Work instruction> Leave out the pictures and repeat the entries below verbatim.

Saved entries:

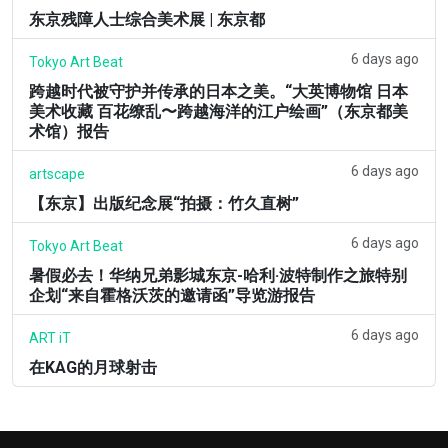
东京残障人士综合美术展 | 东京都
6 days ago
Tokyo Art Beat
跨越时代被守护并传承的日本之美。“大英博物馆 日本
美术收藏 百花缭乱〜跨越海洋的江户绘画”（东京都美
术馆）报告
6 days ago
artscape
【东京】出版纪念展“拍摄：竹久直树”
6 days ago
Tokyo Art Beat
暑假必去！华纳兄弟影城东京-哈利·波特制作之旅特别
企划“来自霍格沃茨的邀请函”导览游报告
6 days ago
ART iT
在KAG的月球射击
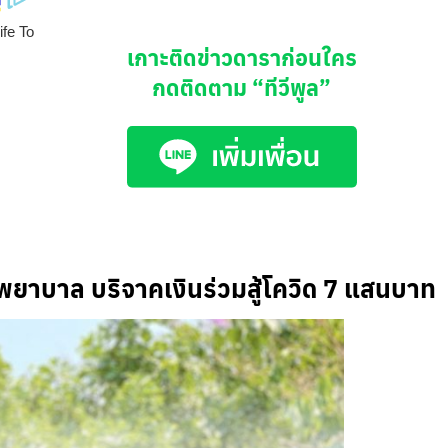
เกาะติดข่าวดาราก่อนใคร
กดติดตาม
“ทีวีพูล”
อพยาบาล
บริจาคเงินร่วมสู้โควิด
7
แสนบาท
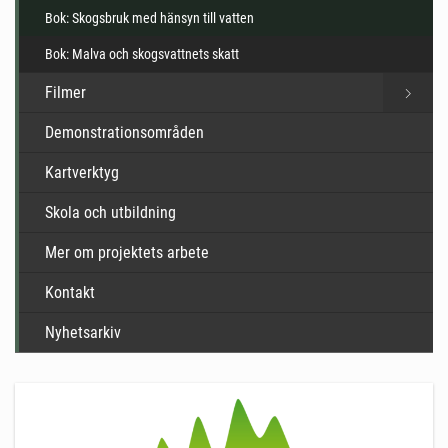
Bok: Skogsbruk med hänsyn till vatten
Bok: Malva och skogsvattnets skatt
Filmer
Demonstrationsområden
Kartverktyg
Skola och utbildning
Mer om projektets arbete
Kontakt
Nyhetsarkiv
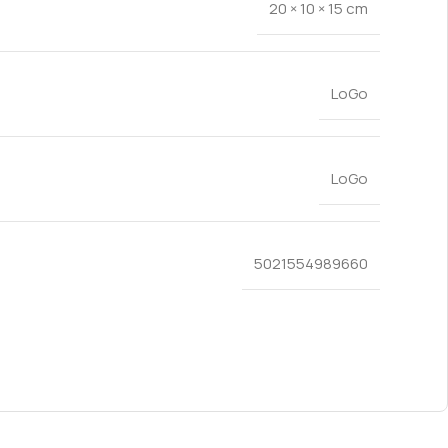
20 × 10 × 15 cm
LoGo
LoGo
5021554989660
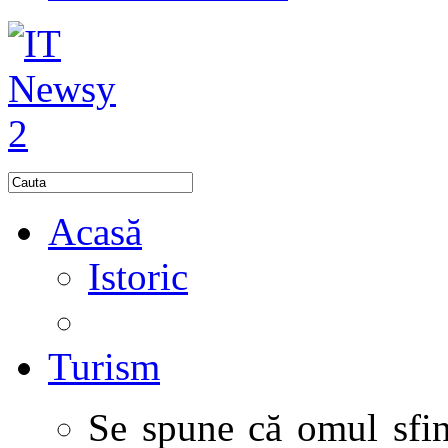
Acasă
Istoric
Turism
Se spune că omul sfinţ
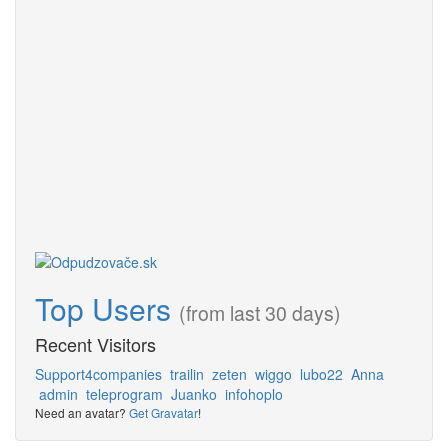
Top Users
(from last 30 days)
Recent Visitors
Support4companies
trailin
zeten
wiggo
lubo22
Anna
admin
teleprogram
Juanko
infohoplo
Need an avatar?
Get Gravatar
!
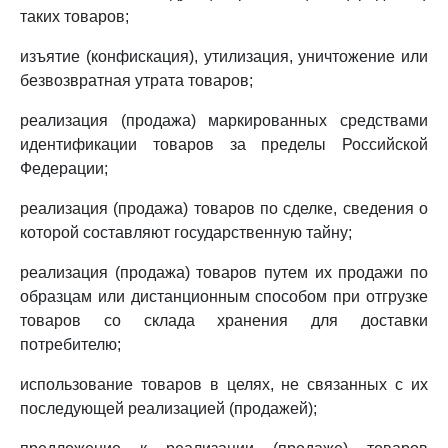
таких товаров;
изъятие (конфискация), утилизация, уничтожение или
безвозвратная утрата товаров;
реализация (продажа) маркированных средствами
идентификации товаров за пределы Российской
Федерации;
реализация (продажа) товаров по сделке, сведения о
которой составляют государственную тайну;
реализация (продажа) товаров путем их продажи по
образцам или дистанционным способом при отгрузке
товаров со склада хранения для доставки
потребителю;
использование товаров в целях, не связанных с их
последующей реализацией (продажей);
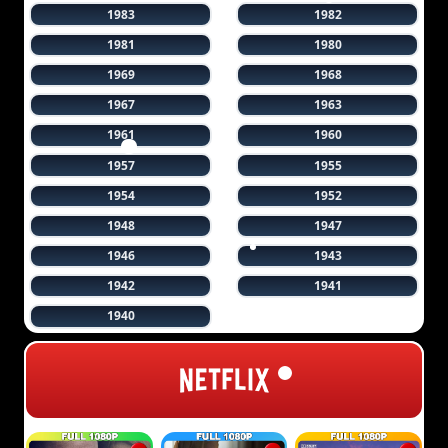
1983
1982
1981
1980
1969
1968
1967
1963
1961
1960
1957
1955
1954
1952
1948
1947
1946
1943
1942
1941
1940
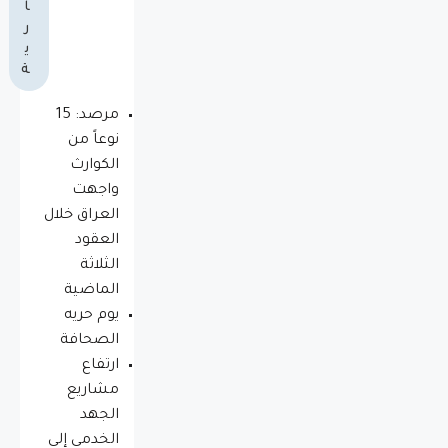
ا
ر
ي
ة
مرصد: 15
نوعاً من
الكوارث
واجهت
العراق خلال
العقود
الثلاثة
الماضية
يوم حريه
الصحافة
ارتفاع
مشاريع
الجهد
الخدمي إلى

Result for this task>
东京残障人士综合美术展 | 东京都
6 days ago
Tokyo Art Beat
跨越时代被守护并传承的日本之美。“大英博物馆 日本
美术收藏 百花缭乱〜跨越海洋的江户绘画”（东京都美
术馆）报告
6 days ago
artscape
【东京】出版纪念展“拍摄：竹久直树”
6 days ago
Tokyo Art Beat
暑假必去！华纳兄弟影城东京-哈利·波特制作之旅特别
企划“来自霍格沃茨的邀请函”导览游报告
6 days ago
ART iT
在KAG的月球射击
เกาะติดข่าวดาราก่อนใคร
กดติดตาม
“ทีวีพูล”
อพยาบาล
บริจาคเงินร่วมสู้โควิด
7
แสนบาท
Bok: Skogsbruk med hänsyn till vatten
Bok: Malva och skogsvattnets skatt
Filmer
Demonstrationsområden
Kartverktyg
Skola och utbildning
Mer om projektets arbete
Kontakt
Nyhetsarkiv
20 × 10 × 15 cm
LoGo
LoGo
5021554989660
Acasă
Istoric
Turism
Se spune că omul sfinţ
Top Users
(from last 30 days)
Recent Visitors
Support4companies
trailin
zeten
wiggo
lubo22
Anna
admin
teleprogram
Juanko
infohoplo
Need an avatar?
Get Gravatar
!
таких товаров;
изъятие (конфискация), утилизация, уничтожение или
безвозвратная утрата товаров;
реализация (продажа) маркированных средствами
идентификации товаров за пределы Российской
Федерации;
реализация (продажа) товаров по сделке, сведения о
которой составляют государственную тайну;
реализация (продажа) товаров путем их продажи по
образцам или дистанционным способом при отгрузке
товаров со склада хранения для доставки
потребителю;
использование товаров в целях, не связанных с их
последующей реализацией (продажей);
1983
1982
1981
1980
1969
1968
1967
1963
1961
1960
1957
1955
1954
1952
1948
1947
1946
1943
1942
1941
1940
ا
ر
ي
ة
مرصد: 15
نوعاً من
الكوارث
واجهت
العراق خلال
العقود
الثلاثة
الماضية
يوم حريه
الصحافة
ارتفاع
مشاريع
الجهد
الخدمي إلى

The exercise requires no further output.